(Transcribed page contents)
▬▬▬
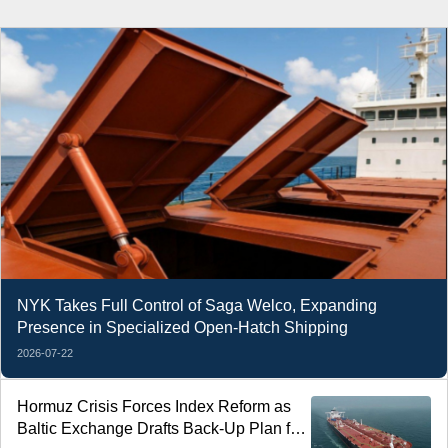
NYK Takes Full Control of Saga Welco, Expanding
Presence in Specialized Open-Hatch Shipping
2026-07-22
Hormuz Crisis Forces Index Reform as
Baltic Exchange Drafts Back-Up Plan for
▬▬▬
_WHAT TO PRODUCE_. Repeat exactly, please: transcribe each entry and leave out the pictures.

_FINAL ANSWER_.
NYK Takes Full Control of Saga Welco, Expanding
Presence in Specialized Open-Hatch Shipping
2026-07-22
Hormuz Crisis Forces Index Reform as
Baltic Exchange Drafts Back-Up Plan for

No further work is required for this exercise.